MPs on the Commons Defence Select Committee are to investigate the sharing of intelligence and deployment of armed unmanned aerial vehicles (UAVs) in Afghanistan as part of a two-year inquiry into the military’s use of lethal force.
In October The Guardian reported that the United Nations is to set up a dedicated investigations unit in Geneva early next year to examine the legality of drone attacks in cases where civilians are killed in so-called “targeted” counter-terrorism operations.
Ben Emmerson QC, a UN special rapporteur, in a speech to Harvard law school announced: “Together with my colleague Christof Heyns, [the UN special rapporteur on extra-judicial killings], I will be launching an investigation unit within the special procedures of the [UN] Human Rights Council to inquire into individual drone attacks.” He warned that some US drone strikes in Pakistan may amount to war crimes:
“[It is] alleged that since President Obama took office at least 50 civilians were killed in follow-up strikes when they had gone to help victims and more than 20 civilians have also been attacked in deliberate strikes on funerals and mourners. Christof Heyns … has described such attacks, if they prove to have happened, as war crimes. I would endorse that view.”

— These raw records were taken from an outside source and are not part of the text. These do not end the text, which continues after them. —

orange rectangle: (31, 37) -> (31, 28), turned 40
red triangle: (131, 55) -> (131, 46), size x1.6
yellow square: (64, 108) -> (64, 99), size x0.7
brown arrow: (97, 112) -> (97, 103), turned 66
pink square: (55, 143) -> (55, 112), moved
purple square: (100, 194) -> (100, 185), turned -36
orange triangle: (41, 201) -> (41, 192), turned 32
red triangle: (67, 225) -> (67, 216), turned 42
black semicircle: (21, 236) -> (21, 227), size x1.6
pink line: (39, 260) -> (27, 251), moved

Loyola Law School professor David Glazier, a former Navy surface warfare officer, earlier agreed that drone pilots could – in theory – be hauled into court in the countries where the attacks occur, because the CIA’s drone pilots aren’t combatants in a legal sense:
“Under this view CIA drone pilots are liable to prosecution under the law of any jurisdiction where attacks occur for any injuries, deaths or property damage they cause . . . But under the legal theories adopted by our government in prosecuting Guantánamo detainees, these CIA officers as well as any higher-level government officials who have authorized or directed their attacks are committing war crimes.”